• RÉFUGIÉS : LA SLOVÉNIE VEUT S’AFFRANCHIR DU DROIT INTERNATIONAL POUR MIEUX EXPULSER
    De notre correspondant à Ljubljana | lundi 9 janvier 2017

    Le gouvernement va proposer au Parlement une nouvelle « Loi sur les étrangers » (sic), qui permettra d’accélérer les procédures d’expulsion, sans même examiner le dossier des demandeurs d’asile. La société civile dénonce un projet contraire au #droit_international, ainsi que les discours alarmistes du gouvernement, alors que la Slovénie accueille en tout et pour tout... 315 demandeurs d’asile.

    Par Charles Nonne

    La Slovénie se prépare à l’arrivée possible d’une nouvelle crise migratoire, et les discours alarmistes sont à l’ordre du jour. « Nous faisons face à une augmentation de 100% des migrations illégales, de 500% du nombre de demandes d’asile », s’est récemment inquiétée la ministre de l’Intérieur, Vesna Györkös Žnidar. Le chef de la diplomatie, Karel Erjavec, a mis en garde contre le risque d’une vague fondamentalement différente de la première, car constituée de migrants économiques mais aussi d’anciens combattants de Syrie.

    Les autorités slovènes ne se contentent pas de muscler leurs discours : en plus de projets sur l’équipement des policiers, encore dans les cartons, la nouvelle loi prévoit une série de mesures d’urgence applicables en cas de « circonstances exceptionnelles ». Son objectif : permettre au pays de renvoyer légalement des migrants en masse.

    Les reconduites immédiates à la frontière seront facilitées dès lors que les entrants potentiels ne rempliraient pas les « conditions nécessaires ». L’expulsion automatique des arrivants sera rendue possible sans le moindre examen de leur dossier, à partir du moment où ils seront entrés illégalement sur le territoire slovène, ou à partir d’un autre pays de l’Union européenne (UE) — en l’occurence de la Croatie voisine.

    Ce projet détonne dans un pays où les demandeurs d’asile, au nombre de 315, perçoivent une indemnité de 18 euros par mois.
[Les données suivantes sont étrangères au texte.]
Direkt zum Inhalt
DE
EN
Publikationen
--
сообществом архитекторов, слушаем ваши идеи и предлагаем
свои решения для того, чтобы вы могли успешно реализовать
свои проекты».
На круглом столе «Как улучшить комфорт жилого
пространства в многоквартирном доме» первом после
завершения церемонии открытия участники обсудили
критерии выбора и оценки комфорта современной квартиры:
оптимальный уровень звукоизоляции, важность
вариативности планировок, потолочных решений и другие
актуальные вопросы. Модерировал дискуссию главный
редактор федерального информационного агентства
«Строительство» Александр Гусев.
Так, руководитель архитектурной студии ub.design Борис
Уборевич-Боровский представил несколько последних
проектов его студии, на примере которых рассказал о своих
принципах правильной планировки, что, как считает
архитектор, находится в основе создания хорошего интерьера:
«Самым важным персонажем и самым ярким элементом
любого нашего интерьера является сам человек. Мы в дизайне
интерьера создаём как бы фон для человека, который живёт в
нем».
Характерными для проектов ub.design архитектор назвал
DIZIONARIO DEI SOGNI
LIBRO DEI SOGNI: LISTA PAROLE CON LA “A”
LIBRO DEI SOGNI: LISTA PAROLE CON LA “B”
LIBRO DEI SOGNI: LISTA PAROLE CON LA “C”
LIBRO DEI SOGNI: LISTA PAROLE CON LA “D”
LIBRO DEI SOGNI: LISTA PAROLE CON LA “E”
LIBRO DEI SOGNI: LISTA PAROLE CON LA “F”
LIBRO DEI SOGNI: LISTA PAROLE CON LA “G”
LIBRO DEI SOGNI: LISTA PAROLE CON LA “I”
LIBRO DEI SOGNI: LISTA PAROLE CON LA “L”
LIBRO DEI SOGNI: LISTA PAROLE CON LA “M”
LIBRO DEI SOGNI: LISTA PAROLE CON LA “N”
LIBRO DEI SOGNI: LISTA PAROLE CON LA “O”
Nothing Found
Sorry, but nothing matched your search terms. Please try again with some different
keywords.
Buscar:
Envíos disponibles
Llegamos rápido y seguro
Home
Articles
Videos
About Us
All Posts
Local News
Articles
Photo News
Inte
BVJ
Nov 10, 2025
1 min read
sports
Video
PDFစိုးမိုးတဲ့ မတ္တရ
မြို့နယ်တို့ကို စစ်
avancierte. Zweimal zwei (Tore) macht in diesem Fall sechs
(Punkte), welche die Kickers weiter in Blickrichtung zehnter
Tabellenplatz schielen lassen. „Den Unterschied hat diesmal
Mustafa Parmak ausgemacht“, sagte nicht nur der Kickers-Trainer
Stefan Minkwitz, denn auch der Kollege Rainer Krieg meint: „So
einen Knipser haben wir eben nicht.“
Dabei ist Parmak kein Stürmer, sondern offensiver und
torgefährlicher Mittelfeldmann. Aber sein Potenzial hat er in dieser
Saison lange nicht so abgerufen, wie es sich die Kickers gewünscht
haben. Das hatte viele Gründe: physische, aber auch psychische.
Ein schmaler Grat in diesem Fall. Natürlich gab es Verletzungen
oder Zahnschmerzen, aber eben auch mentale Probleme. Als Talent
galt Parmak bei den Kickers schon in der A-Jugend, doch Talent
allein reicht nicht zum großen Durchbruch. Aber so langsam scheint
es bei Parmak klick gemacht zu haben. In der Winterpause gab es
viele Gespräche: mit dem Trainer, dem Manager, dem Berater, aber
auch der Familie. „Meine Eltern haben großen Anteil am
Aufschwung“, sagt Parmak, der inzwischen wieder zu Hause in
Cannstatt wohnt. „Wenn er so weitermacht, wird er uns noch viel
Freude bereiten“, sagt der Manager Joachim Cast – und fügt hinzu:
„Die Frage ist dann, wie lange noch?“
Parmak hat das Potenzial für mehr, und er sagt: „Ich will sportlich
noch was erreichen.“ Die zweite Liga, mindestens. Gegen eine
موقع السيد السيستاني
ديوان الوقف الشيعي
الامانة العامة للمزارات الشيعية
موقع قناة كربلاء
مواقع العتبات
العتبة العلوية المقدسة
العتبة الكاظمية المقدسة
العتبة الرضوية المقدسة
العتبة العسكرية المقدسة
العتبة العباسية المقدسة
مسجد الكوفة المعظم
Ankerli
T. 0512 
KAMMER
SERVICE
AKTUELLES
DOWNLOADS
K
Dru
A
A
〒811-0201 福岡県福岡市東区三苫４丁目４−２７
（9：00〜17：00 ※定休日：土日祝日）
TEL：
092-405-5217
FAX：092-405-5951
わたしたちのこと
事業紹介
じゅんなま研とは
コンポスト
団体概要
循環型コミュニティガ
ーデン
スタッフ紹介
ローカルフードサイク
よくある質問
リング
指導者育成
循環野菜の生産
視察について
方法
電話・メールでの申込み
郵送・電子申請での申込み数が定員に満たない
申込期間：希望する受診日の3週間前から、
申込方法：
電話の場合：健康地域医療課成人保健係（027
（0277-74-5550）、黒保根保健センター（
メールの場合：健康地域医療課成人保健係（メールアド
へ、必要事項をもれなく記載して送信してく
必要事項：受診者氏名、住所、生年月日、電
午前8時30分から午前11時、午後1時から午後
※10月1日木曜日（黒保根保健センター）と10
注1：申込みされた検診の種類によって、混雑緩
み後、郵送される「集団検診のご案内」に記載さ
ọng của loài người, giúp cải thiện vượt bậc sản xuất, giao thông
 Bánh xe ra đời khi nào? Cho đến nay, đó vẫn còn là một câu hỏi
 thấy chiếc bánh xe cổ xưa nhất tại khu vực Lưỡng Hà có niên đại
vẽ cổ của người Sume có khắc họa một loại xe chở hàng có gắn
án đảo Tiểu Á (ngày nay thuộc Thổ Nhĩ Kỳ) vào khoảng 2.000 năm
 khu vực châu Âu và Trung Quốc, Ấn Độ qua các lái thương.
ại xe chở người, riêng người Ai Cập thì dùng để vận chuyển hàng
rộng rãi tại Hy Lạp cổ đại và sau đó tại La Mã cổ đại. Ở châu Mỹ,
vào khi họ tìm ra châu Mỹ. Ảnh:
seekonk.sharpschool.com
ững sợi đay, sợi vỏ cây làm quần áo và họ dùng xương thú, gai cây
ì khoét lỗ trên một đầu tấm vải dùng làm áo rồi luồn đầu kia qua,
En guise de garde-fou, le projet exclut les mineurs non-accompagnés et les personnes « en grave danger » ou dans une situation médicale critique – ces précautions ne suffisent pas, cependant, pour rassurer les défenseurs des droits des réfugiés.

    “Un projet contraire au droit humanitaire international, au droit de l’UE et à la Constitution slovène elle-même.”
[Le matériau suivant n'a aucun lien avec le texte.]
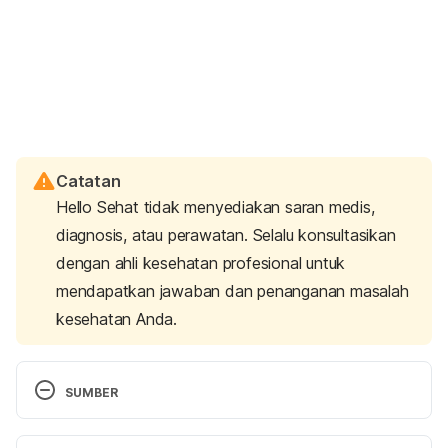
Catatan
Hello Sehat tidak menyediakan saran medis,
diagnosis, atau perawatan. Selalu konsultasikan
dengan ahli kesehatan profesional untuk
mendapatkan jawaban dan penanganan masalah
kesehatan Anda.
SUMBER
Gong C
, 
Song E
, 
Jia W, et al. A Double-blind 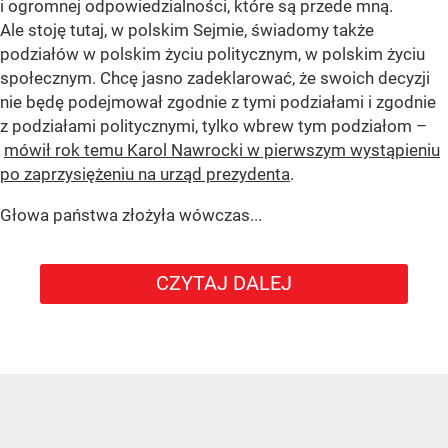
i ogromnej odpowiedzialności, które są przede mną.
Ale stoję tutaj, w polskim Sejmie, świadomy także
podziałów w polskim życiu politycznym, w polskim życiu
społecznym. Chcę jasno zadeklarować, że swoich decyzji
nie będę podejmował zgodnie z tymi podziałami i zgodnie
z podziałami politycznymi, tylko wbrew tym podziałom –
mówił rok temu Karol Nawrocki w pierwszym wystąpieniu
po zaprzysiężeniu na urząd prezydenta
.
Głowa państwa złożyła wówczas...
CZYTAJ DALEJ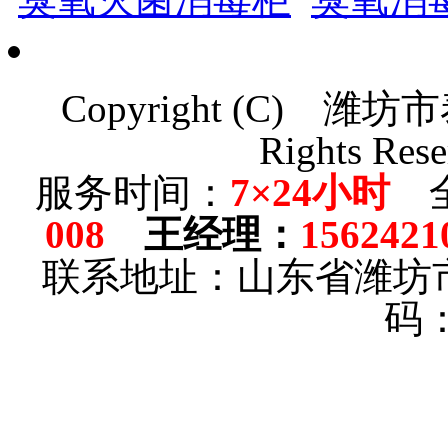
Copyright (C)
潍坊市
Rights Rese
服务时间：
7×24小时
全
008
王经理
：
1562421
联系地址：山东省潍坊
码：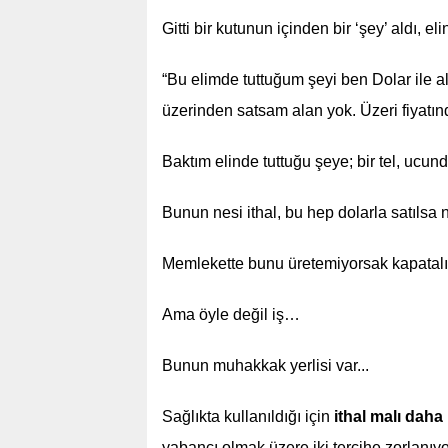
Gitti bir kutunun içinden bir ‘şey’ aldı, el
“Bu elimde tuttuğum şeyi ben Dolar ile a
üzerinden satsam alan yok. Üzeri fiyatı
Baktım elinde tuttuğu şeye; bir tel, uc
Bunun nesi ithal, bu hep dolarla satılsa
Memlekette bunu üretemiyorsak kapatal
Ama öyle değil iş…
Bunun muhakkak yerlisi var...
Sağlıkta kullanıldığı için
ithal malı daha 
yabancı olmak üzere iki tercihe zorlanıyo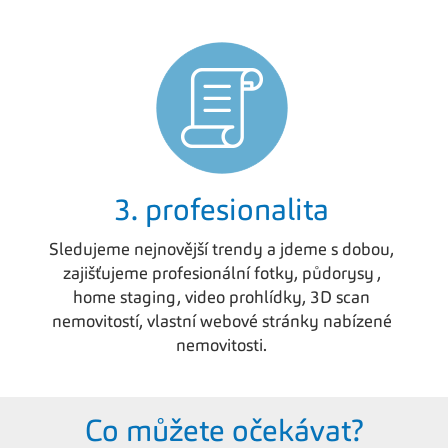
3. profesionalita
Sledujeme nejnovější trendy a jdeme s dobou,
zajišťujeme profesionální fotky, půdorysy ,
home staging, video prohlídky, 3D scan
nemovitostí, vlastní webové stránky nabízené
nemovitosti.
Co můžete očekávat?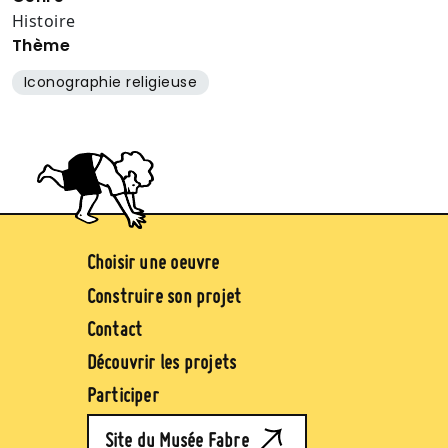
Histoire
Thème
Iconographie religieuse
Image
Pied de page (jaune)
Choisir une oeuvre
Construire son projet
Contact
Découvrir les projets
Participer
Site du Musée Fabre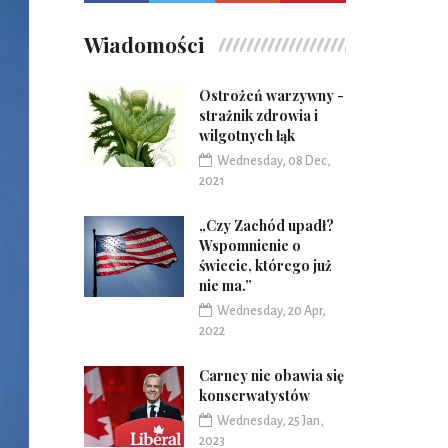
Wiadomości
Ostrożeń warzywny -
strażnik zdrowia i
wilgotnych łąk
Wednesday, 08 Dec,
2021
„Czy Zachód upadł?
Wspomnienie o
świecie, którego już
nie ma.”
Wednesday, 20 Apr,
2022
Carney nie obawia się
konserwatystów
Wednesday, 25 Jan,
2023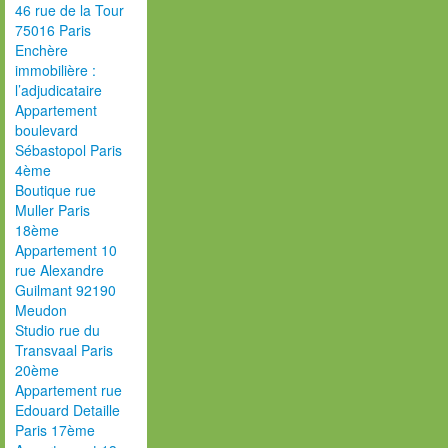
46 rue de la Tour
75016 Paris
Enchère
immobilière :
l’adjudicataire
Appartement
boulevard
Sébastopol Paris
4ème
Boutique rue
Muller Paris
18ème
Appartement 10
rue Alexandre
Guilmant 92190
Meudon
Studio rue du
Transvaal Paris
20ème
Appartement rue
Edouard Detaille
Paris 17ème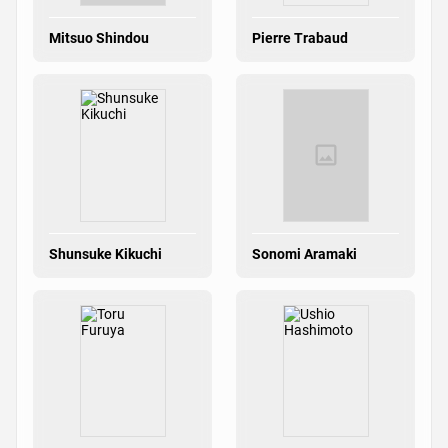
Mitsuo Shindou
Pierre Trabaud
Shunsuke Kikuchi
Sonomi Aramaki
    Les critiques ont immédiatement plu, dénonçant un projet contraire au droit humanitaire international, au droit de l’UE et à la Constitution slovène elle-même. Miha Kordiš, député de la Gauche Unie (opposition), estime que « le gouvernement se cherche un ennemi extérieur en créant des peurs inutiles [...] et concrétise tous les fantasmes de la droite slovène ». Pour Saša Zagorc, éminent professeur de droit constitutionnel, cette loi « bafoue tout ce pourquoi nous avons gagné notre indépendance il y a 25 ans ». Dans un communiqué cinglant, un collectif des ONG les plus influentes de Slovénie déplore le fait que « le gouvernement pourra désormais piétiner les droits de la personne à chaque fois qu’il estimera que des ’conditions exceptionnelles’ sont réunies ».

    Unique fissure dans l’unanimité gouvernementale, le ministre de la Justice Zoran Klemenčič, ancien champion de la lutte anti-corruption, s’est abstenu lors du vote de la loi par le gouvernement. Le projet est désormais au Parlement, où il doit obtenir les deux tiers des voix pour entrer en vigueur.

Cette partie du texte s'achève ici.